== EXERCISE DIRECTIONS ==
What is needed is an exact copy of the lines from the one containing "nickname for the" through the last line of the entries below, both included.

== INFORMATION GIVEN ==
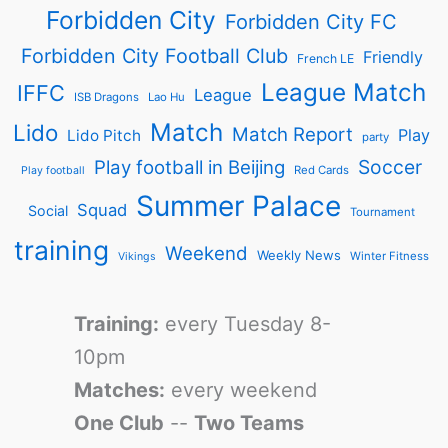
Forbidden City
Forbidden City FC
Forbidden City Football Club
Friendly
French LE
League Match
IFFC
League
ISB Dragons
Lao Hu
Match
Lido
Match Report
Play
Lido Pitch
party
Soccer
Play football in Beijing
Red Cards
Play football
Summer Palace
Squad
Social
Tournament
training
Weekend
Weekly News
Winter Fitness
Vikings
Training:
every Tuesday 8-
10pm
Matches:
every weekend
One Club
--
Two Teams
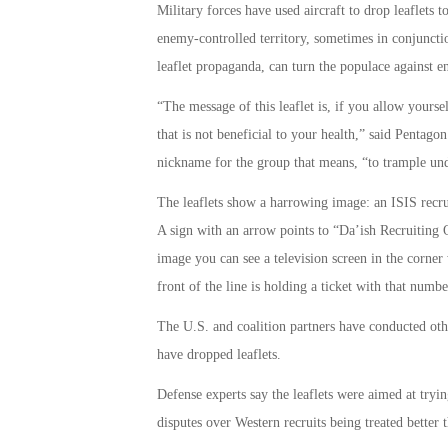
Military forces have used aircraft to drop leaflets 
enemy-controlled territory, sometimes in conjunctio
leaflet propaganda, can turn the populace against 
“The message of this leaflet is, if you allow yourse
that is not beneficial to your health,” said Penta
nickname for the group that means, “to trample und
The leaflets show a harrowing image: an ISIS recruit
A sign with an arrow points to “Da’ish Recruiting O
image you can see a television screen in the corne
front of the line is holding a ticket with that numbe
The U.S. and coalition partners have conducted other
have dropped leaflets.
Defense experts say the leaflets were aimed at tryin
disputes over Western recruits being treated better t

== SOLVED PROBLEM ==
nickname for the group that means, “to trample und
The leaflets show a harrowing image: an ISIS recruit
A sign with an arrow points to “Da’ish Recruiting O
image you can see a television screen in the corne
front of the line is holding a ticket with that numbe
The U.S. and coalition partners have conducted other
have dropped leaflets.
Defense experts say the leaflets were aimed at tryin
disputes over Western recruits being treated better t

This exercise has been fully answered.